Specify conditional probability tables (with values as given in Lauritzen and Spiegelhalter (1988)) (there are other ways of specifying conditional probability tables, see the package documentation):
yn <- c("yes","no")
a <- cpt(~asia, values=c(1, 99),levels=yn)
t.a <- cpt(~tub|asia, values=c(5, 95, 1, 99),levels=yn)
s <- cpt(~smoke, values=c(5, 5), levels=yn)
l.s <- cpt(~lung|smoke, values=c(1, 9, 1, 99), levels=yn)
b.s <- cpt(~bronc|smoke, values=c(6, 4, 3, 7), levels=yn)
e.lt <- cpt(~either|lung:tub,values=c(1, 0, 1, 0, 1, 0, 0, 1),levels=yn)
x.e <- cpt(~xray|either, values=c(98, 2, 5, 95), levels=yn)
d.be <- cpt(~dysp|bronc:either, values=c(9, 1, 7, 3, 8, 2, 1, 9), levels=yn)
Compile list of conditional probability tables.

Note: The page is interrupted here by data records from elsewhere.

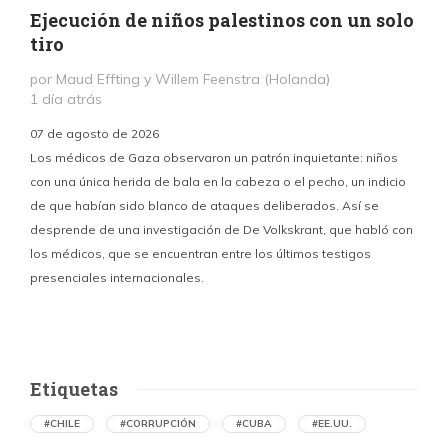
Ejecución de niños palestinos con un solo
tiro
por Maud Effting y Willem Feenstra (Holanda)
1 día atrás
07 de agosto de 2026
Los médicos de Gaza observaron un patrón inquietante: niños
con una única herida de bala en la cabeza o el pecho, un indicio
P
de que habían sido blanco de ataques deliberados. Así se
n
desprende de una investigación de De Volkskrant, que habló con
l
los médicos, que se encuentran entre los últimos testigos
c
presenciales internacionales.
d
Etiquetas
#CHILE
#CORRUPCIÓN
#CUBA
#EE.UU.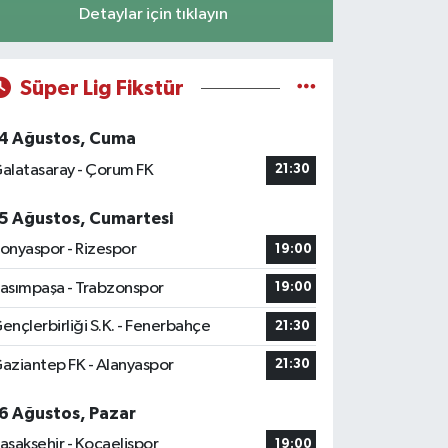
Detaylar için tıklayın
Süper Lig Fikstür
4 Ağustos, Cuma
alatasaray - Çorum FK
21:30
5 Ağustos, Cumartesi
onyaspor - Rizespor
19:00
asımpaşa - Trabzonspor
19:00
ençlerbirliği S.K. - Fenerbahçe
21:30
aziantep FK - Alanyaspor
21:30
6 Ağustos, Pazar
aşakşehir - Kocaelispor
19:00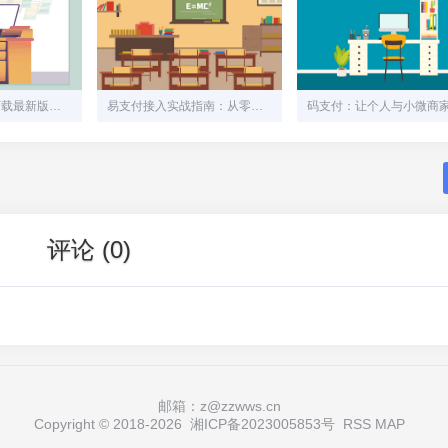
易支付App官方下载最新版指南：安全、便捷、一步到位
易支付接入实战指南：从零到上线，手把手教你搞定支付接口
评论 (0)
邮箱：z@zzwws.cn
Copyright © 2018-
2026
湘ICP备2023005853号
RSS
MAP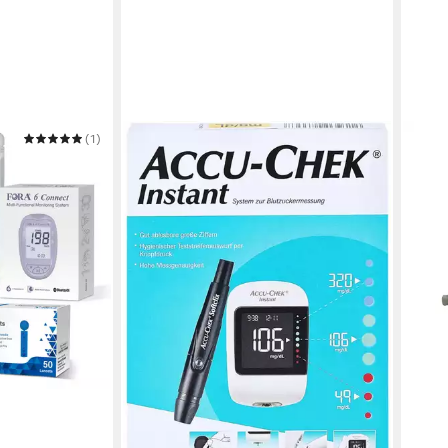
(1)
t 6 Connect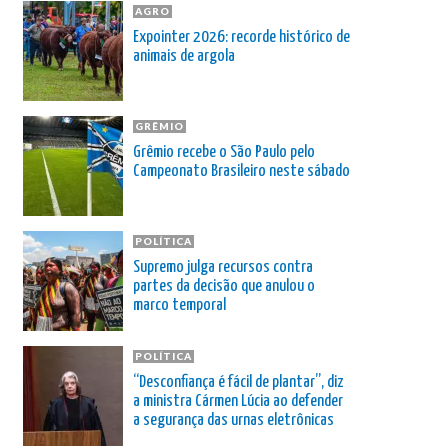
AGRO
Expointer 2026: recorde histórico de
animais de argola
GRÊMIO
Grêmio recebe o São Paulo pelo
Campeonato Brasileiro neste sábado
POLÍTICA
Supremo julga recursos contra
partes da decisão que anulou o
marco temporal
POLÍTICA
“Desconfiança é fácil de plantar”, diz
a ministra Cármen Lúcia ao defender
a segurança das urnas eletrônicas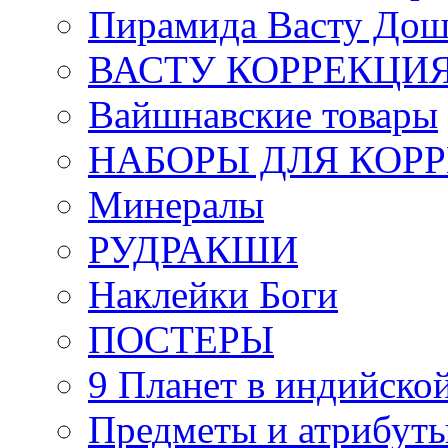
Пирамида Васту Дош
ВАСТУ КОРРЕКЦИ
Вайшнавские товары
НАБОРЫ ДЛЯ КОР
Минералы
РУДРАКШИ
Наклейки Боги
ПОСТЕРЫ
9 Планет в индийской
Предметы и атрибут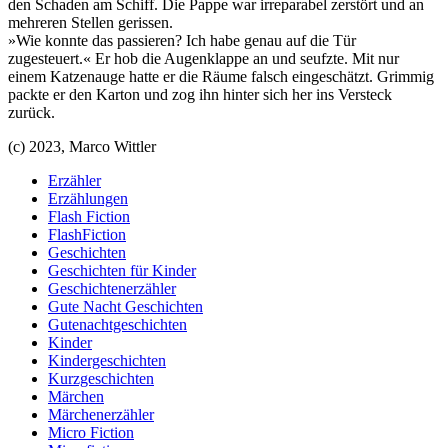
den Schaden am Schiff. Die Pappe war irreparabel zerstört und an
mehreren Stellen gerissen.
»Wie konnte das passieren? Ich habe genau auf die Tür
zugesteuert.« Er hob die Augenklappe an und seufzte. Mit nur
einem Katzenauge hatte er die Räume falsch eingeschätzt. Grimmig
packte er den Karton und zog ihn hinter sich her ins Versteck
zurück.
(c) 2023, Marco Wittler
Erzähler
Erzählungen
Flash Fiction
FlashFiction
Geschichten
Geschichten für Kinder
Geschichtenerzähler
Gute Nacht Geschichten
Gutenachtgeschichten
Kinder
Kindergeschichten
Kurzgeschichten
Märchen
Märchenerzähler
Micro Fiction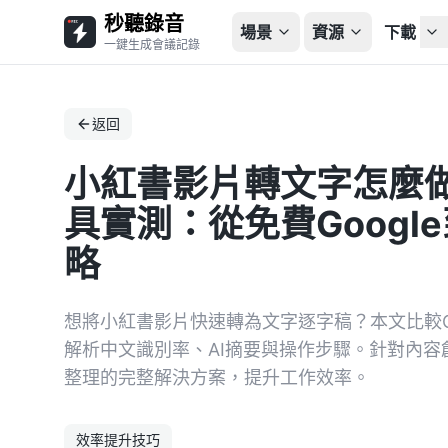
秒聽錄音
場景
資源
下載
一鍵生成會議記錄
返回
小紅書影片轉文字怎麼做？
具實測：從免費Google
略
想將小紅書影片快速轉為文字逐字稿？本文比較Otter
解析中文識別率、AI摘要與操作步驟。針對內
整理的完整解決方案，提升工作效率。
效率提升技巧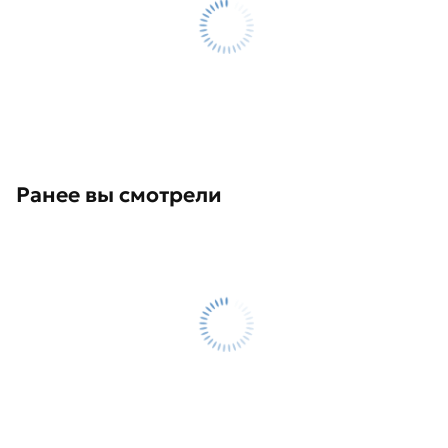
Ранее вы смотрели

chest_cpt <- compile_cpt(a, t.a, s, l.s, b.s, e.lt, x.e, d.be)
chest_cpt
## P( asia )
## P( tub | asia )
## P( smoke )
## P( lung | smoke )
## P( bronc | smoke )
## P( either | lung tub )
## P( xray | either )
## P( dysp | bronc either )
The components are arrays, but coercion into dataframes sometimes makes it easier to digest the components.
chest_cpt$tub
## asia
## tub yes no
## yes 0.05 0.01
## no 0.95 0.99
chest_cpt$tub |> as.data.frame.table()
## tub asia Freq
## 1 yes yes 0.05
## 2 no yes 0.95
## 3 yes no 0.01
## 4 no no 0.99
Create the network:
chest_bn <- grain(chest_cpt)
chest_bn
## Independence network: Compiled: TRUE Propagated: FALSE Evidence: FALSE
Default is that the network is compiled at creation time, but if one chooses not to do so, compilation can be done with:
chest_bn <- compile(chest_bn)
In the chest clinic example, there are three disease variables, two background variables and two symptoms. Following the narrative, we can set evidence that a person has recently visited Asia and has dyspnoea:
Initially, the network can be queried without evidence:
chest_bn |> querygrain(nodes=disease, type="marginal")
## $tub
## tub
## yes no
## 0.0104 0.9896
##
## $lung
## lung
## yes no
## 0.055 0.945
##
## $bronc
## bronc
## yes no
## 0.45 0.55
chest_bn |> querygrain(nodes=disease, type="marginal", simplify = TRUE)
## yes no
## tub 0.0104 0.9896
## lung 0.0550 0.9450
## bronc 0.4500 0.5500
chest_bn |> querygrain(nodes=disease, type="joint")
## , , bronc = yes
##
## lung
## tub yes no
## yes 0.0003276 0.004352
## no 0.0311724 0.414148
##
## , , bronc = no
##
## lung
## tub yes no
## yes 0.0002444 0.005476
## no 0.0232556 0.521024
chest_bn |> querygrain(nodes=disease, type="joint", simplify = TRUE)
## tub lung bronc Freq
## 1 yes yes yes 0.0003276
## 2 no yes yes 0.0311724
## 3 yes no yes 0.0043524
## 4 no no yes 0.4141476
## 5 yes yes no 0.0002444
## 6 no yes no 0.0232556
## 7 yes no no 0.0054756
## 8 no no no 0.5210244
chest_bn |> querygrain(nodes=disease, type="conditional")
## , , bronc = yes
##
## lung
## tub yes no
## yes 0.0104 0.0104
## no 0.9896 0.9896
##
## , , bronc = no
##
## lung
## tub yes no
## yes 0.0104 0.0104
## no 0.9896 0.9896
chest_bn |> querygrain(nodes=disease, type="conditional", simplify = TRUE)
## tub lung bronc Freq
## 1 yes yes yes 0.0104
## 2 no yes yes 0.9896
## 3 yes no yes 0.0104
## 4 no no yes 0.9896
## 5 yes yes no 0.0104
## 6 no yes no 0.9896
## 7 yes no no 0.0104
## 8 no no no 0.9896
Above we obtain the marginal, joint distributions and conditional distribution for the disease variables. The output can in some cases be simplified to dataframes. For the conditional distribution, we obtain the conditional distribution of the first node given the rest of the nodes.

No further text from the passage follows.